Pastor Shaw might continue (still in his own words, except for changing the sin from homosexuality to pedophilia):

It’s a revealing question. The number of times I’ve been asked it (always in roundabout ways) demonstrates how great a fear it is for many Christian parents—to raise a child that might be sexually attracted to children. It’s not something that they want to have to share in the Christmas letter in years to come—either openly or by what’s clearly left unsaid. The great hope is that they will be able to write of happy marriages, numerous grandchildren and continued involvement in a good evangelical church.

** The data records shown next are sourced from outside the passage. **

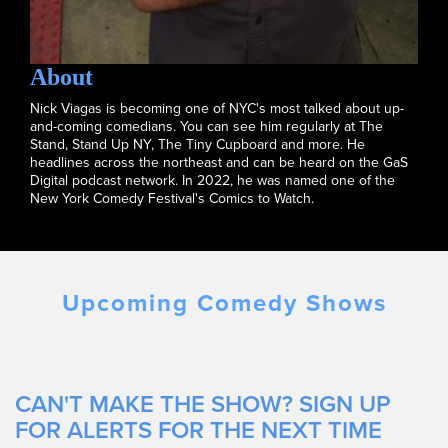
About
Nick Viagas is becoming one of NYC's most talked about up-
and-coming comedians. You can see him regularly at The
Stand, Stand Up NY, The Tiny Cupboard and more. He
headlines across the northeast and can be heard on the GaS
Digital podcast network. In 2022, he was named one of the
New York Comedy Festival's Comics to Watch.
Upcoming Comedy Shows
CAN'T MAKE THE SHOW? SIGN UP
FOR ALERTS FOR THE NEXT TIME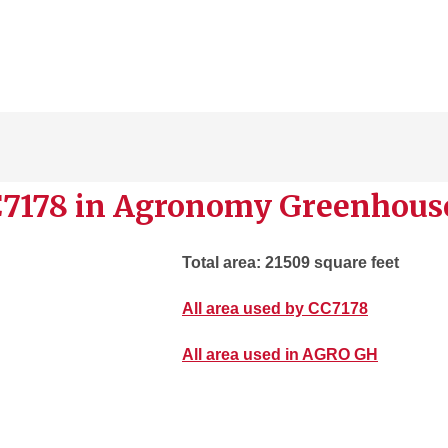
C7178 in Agronomy Greenhous
Total area: 21509 square feet
All area used by CC7178
All area used in AGRO GH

They don’t want to have to say instead that a child is a pedophile . . . and that their son or daughter is now part of some pedophile-affirming church (if any church at all). What they want from me is a few simple steps they can take to stop that from happening. . . .

Why the paranoia (a word honestly used by a Christian parent asking me this question)? It’s because, in the evangelical church, godliness is wanting to have sex with adults and no one can really grasp how attraction to children and godliness could ever exist together.[5]

Try to imagine the Gospel Coalition inviting a “pedophile Christian” to speak at one of their conferences. Imagine them running an excerpt from a book written by a “pedophile Christian” on their website—an excerpt in which the pedophile complains that he’s tired of the stigma fathers and mothers put on him when he speaks at Christian conferences.

It’s incomprehensible.


Excerpted from The Grace of Shame: 7 Ways the Church Has Failed To Love Homosexuals.

This is the first half of a chapter and the second half has now (October 24) been posted.


[1] Ed Shaw, “Godliness Is Not Heterosexuality,” Christian Living (blog), The Gospel Coalition, accessed August 4, 2017, https://www.thegospelcoalition.org/article/godliness-is-not-heterosexuality.

[2] Published in the US under the title Same-Sex Attraction and the Church: The Surprising Plausibility of the Celibate Life (Downers Grove, IL: InterVarsity Press, 2015).

[3] Shaw, Same-Sex Attraction and the Church, 95. Compare Shaw, “Godliness Is Not Heterosexuality.”

[4] Our replacements underlined.

[5] Shaw, Same-Sex Attraction and the Church, 95–96. Our replacements underlined. Compare Shaw, “Godliness Is Not Heterosexuality.”